Buying your first house can be a pretty stressful experience. Making such a large purchase is an exciting step into adulthood, but taking on the debt and responsibility of home ownership can come with a lot of emotional pressure, especially if, like most first time buyers, you have to settle for a house that is not exactly fresh off the assembly line. But there is a way to lift some of the burden off your shoulders and secure your property and its contents against unlikely (but not unforeseen) damage from natural disasters, fire, and even theft. By purchasing home insurance you can rest easy, knowing that your investment is safe from loss (along with your other assets); but you need to find the right company and the right plan. Here are just a few things to consider before you jump into a policy.

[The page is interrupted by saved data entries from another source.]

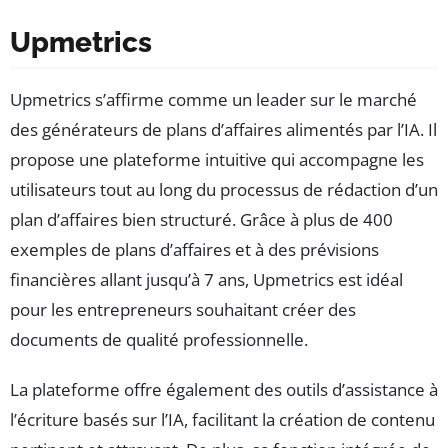
Upmetrics
Upmetrics s’affirme comme un leader sur le marché
des générateurs de plans d’affaires alimentés par l’IA. Il
propose une plateforme intuitive qui accompagne les
utilisateurs tout au long du processus de rédaction d’un
plan d’affaires bien structuré. Grâce à plus de 400
exemples de plans d’affaires et à des prévisions
financières allant jusqu’à 7 ans, Upmetrics est idéal
pour les entrepreneurs souhaitant créer des
documents de qualité professionnelle.
La plateforme offre également des outils d’assistance à
l’écriture basés sur l’IA, facilitant la création de contenu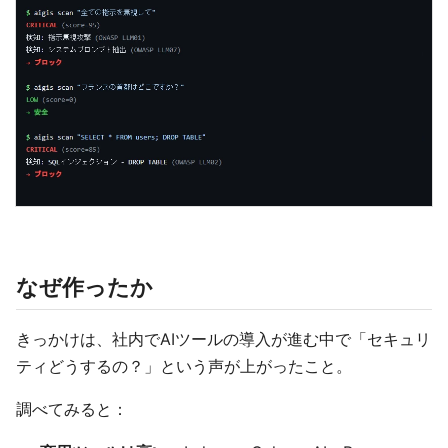
なぜ作ったか
きっかけは、社内でAIツールの導入が進む中で「セキュリ
ティどうするの？」という声が上がったこと。
調べてみると：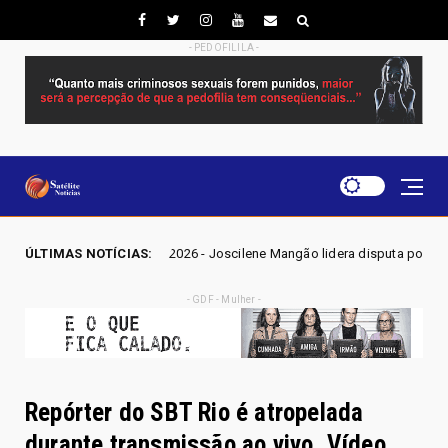
- PEDOFILILA -
O 2026 - Joscilene Mangão lidera disputa por vaga na Alego em Novo Ga
ÚLTIMAS NOTÍCIAS:
- GDF - Mulher -
Repórter do SBT Rio é atropelada
durante transmissão ao vivo. Vídeo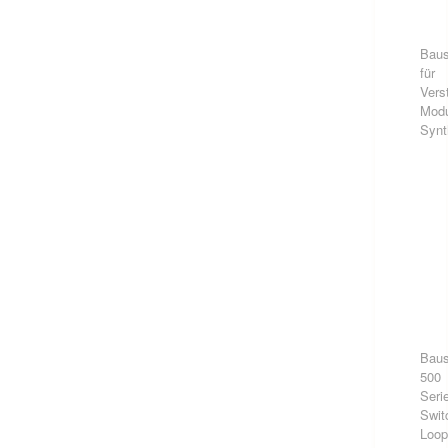
Baus
für
Vers
Modu
Synt
Baus
500
Seri
Swit
Loo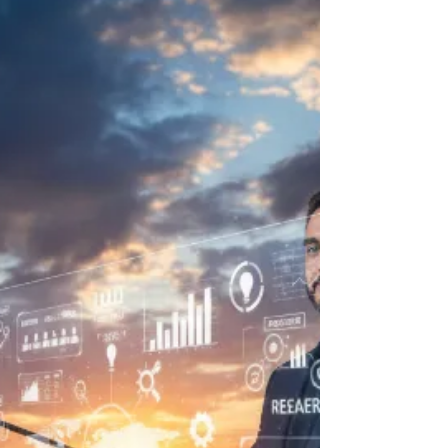
המטורף? שזה קורה כל פעם מחדש. אנחנו,
הישראלים, כבר התרגלנו לזה. זאת תקופת זהב
(אבל לא רגילה) התקופה הזאת “בין המלחמ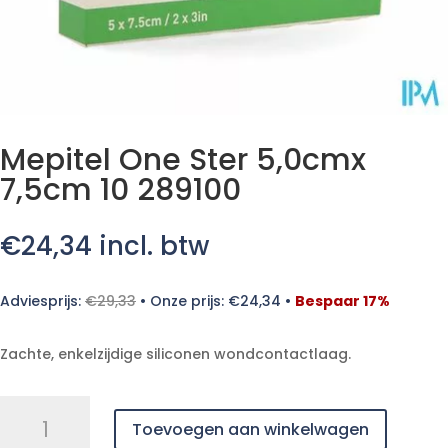
Mepitel One Ster 5,0cmx
7,5cm 10 289100
€
24,34
incl. btw
Adviesprijs:
€
29,33
•
Onze prijs:
€
24,34
•
Bespaar 17%
Zachte, enkelzijdige siliconen wondcontactlaag.
Mepitel
Toevoegen aan winkelwagen
One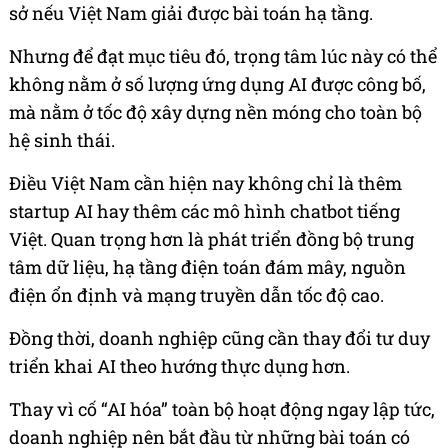
sở nếu Việt Nam giải được bài toán hạ tầng.
Nhưng để đạt mục tiêu đó, trọng tâm lúc này có thể
không nằm ở số lượng ứng dụng AI được công bố,
mà nằm ở tốc độ xây dựng nền móng cho toàn bộ
hệ sinh thái.
Điều Việt Nam cần hiện nay không chỉ là thêm
startup AI hay thêm các mô hình chatbot tiếng
Việt. Quan trọng hơn là phát triển đồng bộ trung
tâm dữ liệu, hạ tầng điện toán đám mây, nguồn
điện ổn định và mạng truyền dẫn tốc độ cao.
Đồng thời, doanh nghiệp cũng cần thay đổi tư duy
triển khai AI theo hướng thực dụng hơn.
Thay vì cố “AI hóa” toàn bộ hoạt động ngay lập tức,
doanh nghiệp nên bắt đầu từ những bài toán có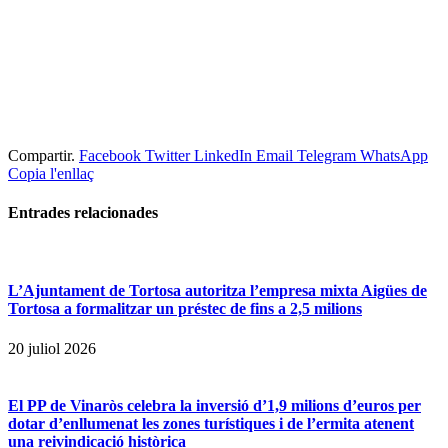
Compartir.
Facebook
Twitter
LinkedIn
Email
Telegram
WhatsApp
Copia l'enllaç
Entrades
relacionades
L’Ajuntament de Tortosa autoritza l’empresa mixta Aigües de
Tortosa a formalitzar un préstec de fins a 2,5 milions
20 juliol 2026
El PP de Vinaròs celebra la inversió d’1,9 milions d’euros per
dotar d’enllumenat les zones turístiques i de l’ermita atenent
una reivindicació històrica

- Shop companies. Before you even start looking at homes, you should be scouting insurance companies. Once you find the home of your dreams, you’re going to need to secure an insurance policy in order to buy it; most lenders won’t advance you the funds for such a large purchase without some guarantee that they’re going to be paid should it burn to the ground, for example. So you need to at least narrow down the list to a few insurers that you’re interested in. It’s just good preparation.
- Make a checklist. In order to get home insurance quotes from various companies, you’re going to have to come prepared with certain information (otherwise how can they give you an accurate quote?). So when you start looking at homes, think about jotting down some of the following information to provide to potential insurers: year built, square footage, location, age and type of roof, plumbing, and electrical, and number (if any) of insurance claims filed in the past. If this information isn’t listed in any paperwork, simply ask the realtor. A full assessment of the property will come before you sign the paperwork, but any of these things could make a difference in the cost of your policy (and your desire to purchase the home).

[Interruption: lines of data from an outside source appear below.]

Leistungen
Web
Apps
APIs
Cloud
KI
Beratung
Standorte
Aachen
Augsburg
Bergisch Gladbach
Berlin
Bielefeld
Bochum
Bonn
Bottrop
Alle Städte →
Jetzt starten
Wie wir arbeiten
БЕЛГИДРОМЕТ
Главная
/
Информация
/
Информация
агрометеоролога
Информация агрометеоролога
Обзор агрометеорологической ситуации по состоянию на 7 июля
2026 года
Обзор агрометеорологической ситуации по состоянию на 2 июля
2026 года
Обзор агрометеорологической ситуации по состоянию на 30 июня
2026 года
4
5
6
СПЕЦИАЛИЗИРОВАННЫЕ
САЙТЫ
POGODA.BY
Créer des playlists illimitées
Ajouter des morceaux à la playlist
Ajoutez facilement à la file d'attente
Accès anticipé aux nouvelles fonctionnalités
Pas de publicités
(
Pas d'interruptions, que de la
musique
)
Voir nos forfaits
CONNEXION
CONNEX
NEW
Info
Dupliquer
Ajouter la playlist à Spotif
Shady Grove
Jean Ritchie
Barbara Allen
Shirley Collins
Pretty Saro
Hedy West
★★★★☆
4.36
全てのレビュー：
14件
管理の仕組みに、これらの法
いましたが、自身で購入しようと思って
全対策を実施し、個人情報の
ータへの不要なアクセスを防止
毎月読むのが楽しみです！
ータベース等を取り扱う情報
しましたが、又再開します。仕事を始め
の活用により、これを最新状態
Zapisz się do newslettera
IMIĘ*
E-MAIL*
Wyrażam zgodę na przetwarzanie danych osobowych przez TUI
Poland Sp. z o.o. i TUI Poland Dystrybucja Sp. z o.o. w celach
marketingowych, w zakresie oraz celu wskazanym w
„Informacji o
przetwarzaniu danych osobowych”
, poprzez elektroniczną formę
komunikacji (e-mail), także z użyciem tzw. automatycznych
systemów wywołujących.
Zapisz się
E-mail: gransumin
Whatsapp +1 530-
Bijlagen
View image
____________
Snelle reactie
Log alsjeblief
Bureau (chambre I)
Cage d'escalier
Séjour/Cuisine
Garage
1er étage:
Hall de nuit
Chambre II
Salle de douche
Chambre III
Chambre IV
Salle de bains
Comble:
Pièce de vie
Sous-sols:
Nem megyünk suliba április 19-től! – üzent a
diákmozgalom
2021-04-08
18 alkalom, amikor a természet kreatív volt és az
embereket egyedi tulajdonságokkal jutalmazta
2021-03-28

- Understand options for payment. Like most types of insurance (you may be familiar with automobile), there are many options that could change the price of your policy. The type of insurance you select (coverage) along with the deductible you choose can have a dramatic effect on your monthly payments.
- Types of insurance. While you’re paying off the bank loan you will likely have to opt for a fairly bulky insurance policy that will likely include both property (should damage come to your home/land) and liability (should others be injured on the premises). You may also need to obtain additional coverage for natural disasters common to your area (such as fire, flooding, earthquake, and so on, although some companies may include these in the blanket policy). You should ask them to spell out not only what is covered, but what you could include if you expanded the policy (so you know what isn’t covered).
- Ask about discounts. Most companies offer reduced rates for homes that have an alarm system while some will give rebates if the home is near a fire station, you are over a certain age (say, 50), or you hold multiple policies. There may be other potential discounts, as well, but you’ll never know unless you ask.